Bet A-Kneset – Toplanma Evi, Bet Tefilla – Dua Evi, Bet Midraş – Öğrenim Evi

Toplanma Evi

Bet A-Kneset- Toplanma evi, sinagogun sosyal rolünü vurgular. Cemaat faaliyetlerine olanak tanır. İnsanların düzenli olarak bir araya gelmesine, dostluk ve destek ilişkileri sürdürmesine fırsat verir. Toplanma ve selamlaşma yeridir.

Dua Evi

Rabiler, grup halinde edilen duanın, tek başına edilenden çok daha etkin olduğundan emindi. Gerçekten de en kutsal dualardan bazıları, ancak minyan (Yahudi Kanunu uyarınca bir cemaat oluşturmak için gereken asgari (on kişi) sayı varsa okunabilir. Rabiler grup deneyiminin, daha ruhani bir ortam yarattığını açıklar.

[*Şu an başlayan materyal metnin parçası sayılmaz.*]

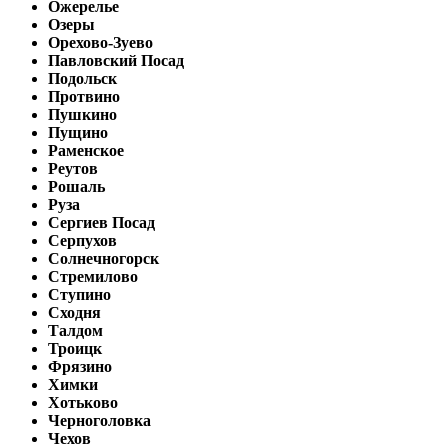
Ожерелье
Озеры
Орехово-Зуево
Павловский Посад
Подольск
Протвино
Пушкино
Пущино
Раменское
Реутов
Рошаль
Руза
Сергиев Посад
Серпухов
Солнечногорск
Стремилово
Ступино
Сходня
Талдом
Троицк
Фрязино
Химки
Хотьково
Черноголовка
Чехов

Topluluk halinde dualar, özel olanlardan daha az bencilcedir. Bir cemaatin üyesi olarak Tanrı’dan sadece kendimiz için değil, bütün cemaat için yardım isteriz. Başka insanların acılarını hissederiz, ıstırabımızda tek başımıza olmadığımızı biliriz, kendi küçük kaygılarımızdan sıyrılır daha geniş bir bakış açısı elde ederiz. Yahudi duaları “ben” değil, her zaman “biz” der. Hiçbir zaman bana uzun ömür, sağlık ve kuvvet ver demeyiz. Her zaman bize deriz.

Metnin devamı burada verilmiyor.